Sehr geehrter Herr Fiedler,
Fachleute und Richter, z. B. Prof. Dr. Dr. Udo Di Fabio, haben öffentlich massive Zweifel daran geäußert, dass die Anrechnung eines fiktiven Partnereinkommens rechtskonform ist. Möglicherweise verstößt das geplante Vorgehen der Bundesregierung, gegen Art. 33 Abs. 5 GG. Besteht die Möglichkeit, zeitnah eine Überprüfung des Referentenentwurfes durch den Wissenschaftlichen Dienst des Bundestages vornehmen zu lassen?

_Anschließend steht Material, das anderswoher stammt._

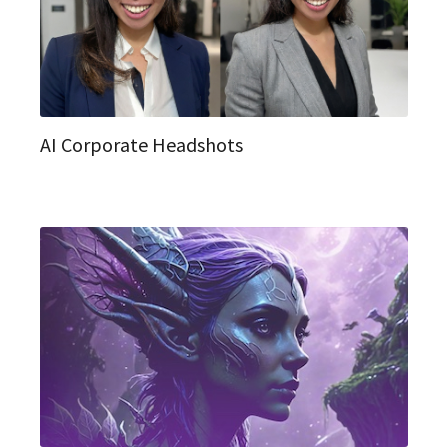
AI Corporate Headshots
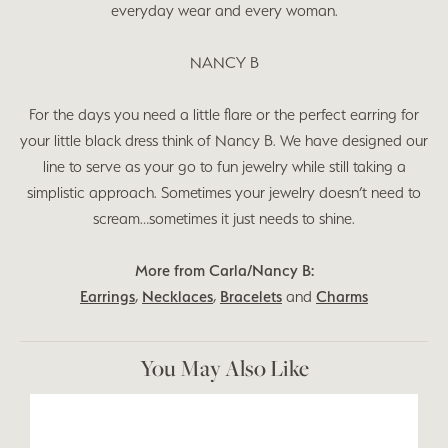
everyday wear and every woman.
NANCY B
For the days you need a little flare or the perfect earring for
your little black dress think of Nancy B. We have designed our
line to serve as your go to fun jewelry while still taking a
simplistic approach. Sometimes your jewelry doesn’t need to
scream…sometimes it just needs to shine.
More from Carla/Nancy B:
Earrings
,
Necklaces
,
Bracelets
and
Charms
You May Also Like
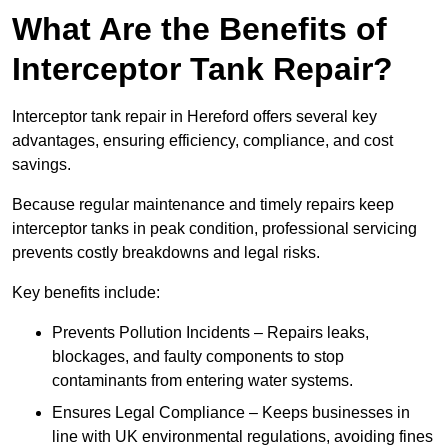
What Are the Benefits of
Interceptor Tank Repair?
Interceptor tank repair in Hereford offers several key
advantages, ensuring efficiency, compliance, and cost
savings.
Because regular maintenance and timely repairs keep
interceptor tanks in peak condition, professional servicing
prevents costly breakdowns and legal risks.
Key benefits include:
Prevents Pollution Incidents – Repairs leaks,
blockages, and faulty components to stop
contaminants from entering water systems.
Ensures Legal Compliance – Keeps businesses in
line with UK environmental regulations, avoiding fines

Aufgrund Ihrer Vergangenheit als Polizeibeamten (möglicherweise auch im Schichtdienst), sollten Sie die Situation der Kollegen und Ihrer Familien aus eigener Erfahrung kennen.
Vorab vielen Dank!
Sehr geehrter Herr W.,
vielen Dank für Ihre Frage. Die von Ihnen aufgeworfen Kritik ist mir vollständig bekannt. Ich kann sie sehr gut nachvollziehen. Gemeinsam mit unserem Fraktionsvorsitzenden Matthias Miersch hatte ich hierzu bereits ein ausführliches Gespräch mit dem Vorsitzenden des Deutschen Beamtenbundes.
Der aktuelle Verfahrensstand stellt sich derzeit wie folgt dar: Der Referentenentwurf befindet sich noch in der Sphäre der Bundesregierung und wird dort möglicherweise auch noch Änderungen erfahren. Nach den Stellungnahmen der Länder und Verbände, der Kabinettbefassung und einer ersten Stellungnahme des Bundesrates folgt die Zuleitung an den Bundestag. Im Rahmen der dann stattfindenden parlamentarischen Beratung werden wir uns auch mit den von Ihnen aufgeworfenen Fragen intensiv befassen. Unter anderem werden wir im federführenden Innenausschuss eine Sachverständigenanhörung durchführen, in der das von Ihnen kritisierte fiktive Partnereinkommen natürlich eine zentrale Rolle spielen wird.
Seien Sie gewiss, dass ich mich für eine verfassungskonforme Ausgestaltung der Beamtenalimentation einsetzen werde.